Where do babies come from? Part II
One of the questions that we hear from time to time is why GetReligion devotes so much attention to abortion since, from the point of view of some readers, the issue is political or scientific, but not "religious." Meanwhile, there are many supporters of abortion-rights who insist that people who oppose legalized abortion are -- pure and simple -- guilty of "trying to force their private religious beliefs" on other people. Wait. Don't click "comment" yet.
We are going to talk about a journalism question linked to this.
I bring this topic up because I am receiving quite a few emails about the following Rob Stein story from the Washington Post. Here's the top of the story:
The number of abortions performed in the United States dropped to 1.2 million in 2005 -- the lowest level since 1976, according to a new report.
The number of abortions fell at least in part because the proportion of women ending their pregnancies with an abortion dropped 9 percent between 2000 and 2005, hitting the lowest level since 1975, according to a nationwide survey.
At the same time, the long decline in the number of abortion providers appears to be stabilizing, partly a result of the availability of the French abortion pill RU-486, the report found, because some physicians who do not perform surgical abortions provide it to their patients.
Now there are all kinds of ways to spin these numbers, as you can see from the corresponding lede by Cheryl Wetzstein in the Washington Times.
You see, some people are going to leap on the declining abortion statistics, period. Others will focus on the slight decline in abortion providers, period. Here is that double-subject lede from the Washington Times:
A Guttmacher Institute report on abortions in the United States found that the number of procedures fell again in 2005, while the portion of abortions performed with pills instead of surgery doubled.

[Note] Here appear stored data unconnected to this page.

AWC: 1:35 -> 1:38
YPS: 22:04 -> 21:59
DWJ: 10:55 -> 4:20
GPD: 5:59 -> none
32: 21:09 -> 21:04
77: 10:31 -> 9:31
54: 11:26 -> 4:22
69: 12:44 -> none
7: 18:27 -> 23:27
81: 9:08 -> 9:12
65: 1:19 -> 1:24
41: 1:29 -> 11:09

About 1.2 million abortions were performed in the United States in 2005, senior research associate Rachel K. Jones and her colleagues said in the Guttmacher Institute's new survey of abortion providers, released today. This is 8 percent fewer than in 2000, when 1.3 million abortions were performed, and 25 percent fewer than 1990, when the peak number of 1.6 million abortions were performed. The abortion rate, or number of abortions per 1,000 women in their reproductive years, fell by 9 percent from 2000, and by 34 percent from its peak in 1981.
Or consider this more historical lede from Judy Peres at the Chicago Tribune:
The abortion rate in the United States has fallen to its lowest level since 1974, the first full year after the U.S. Supreme Court legalized the procedure nationwide, new data show.

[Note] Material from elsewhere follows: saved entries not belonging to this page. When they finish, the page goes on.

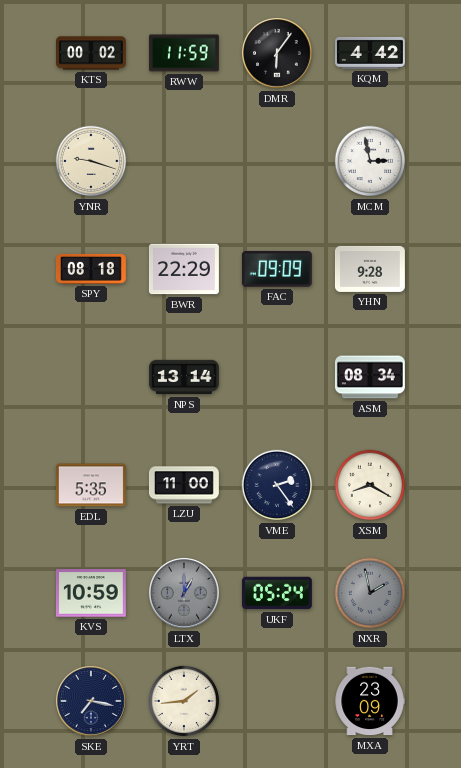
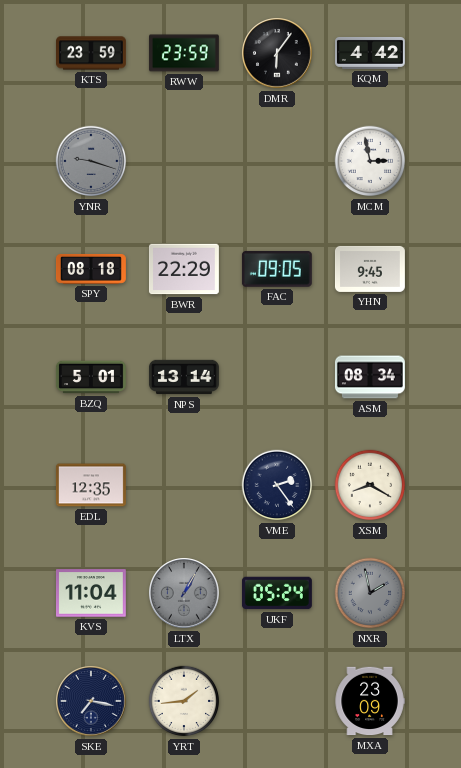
KTS: 00:02 -> 23:59
RWW: 11:59 -> 23:59
YNR dial: cream -> grey
FAC: 09:09 -> 09:05
YHN: 9:28 -> 9:45
BZQ: none -> 5:01
EDL: 5:35 -> 12:35
LZU: 11:00 -> none
KVS: 10:59 -> 11:04
LTX: 1:00 -> 1:05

The annual rate has been falling steadily since 1981, paralleling a sharp decline in the number of abortion providers. Recent years also have seen an upsurge in legislation making it more difficult for women to access abortions and for doctors to perform them.

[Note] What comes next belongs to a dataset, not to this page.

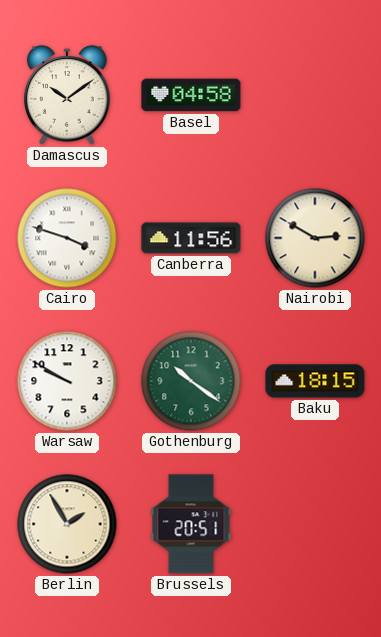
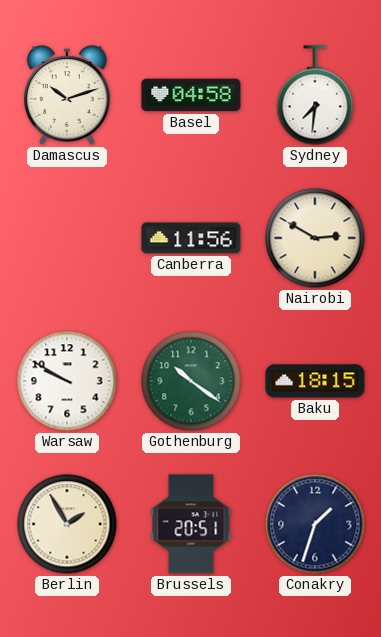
Damascus: 10:09 -> 10:12
Sydney: none -> 7:31
Cairo: 3:48 -> none
Conakry: none -> 1:33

What everyone is trying to do, of course, is answer the "why?" question in "who, what, when, where, why and how" formula beloved by journalists.
There does not appear to be an answer that is free of spin. There are ways to tell the story to raise money on the pro-abortion-rights side or on the anti-abortion side. You can talk about abortion declining, or you can focus on the fact that pills have, for many women, taken the place of surgery. Is the number of abortionists in frightening, neo-theocratic decline or is it actually rather stable?
What is striking, however, is that -- looking at the story from the cultural left or the right -- these stories are remarkably free of moral or religious questions. Might there be a moral component to the "why?" question in this case? Might a generation of seeing ultrasound images of unborn children have something to do with this? Are religious groups finally learning to balance concern for the mothers and their babies with condemnation of sex outside of marriage?
The questions are at least worth asking, even if there are no easy answers.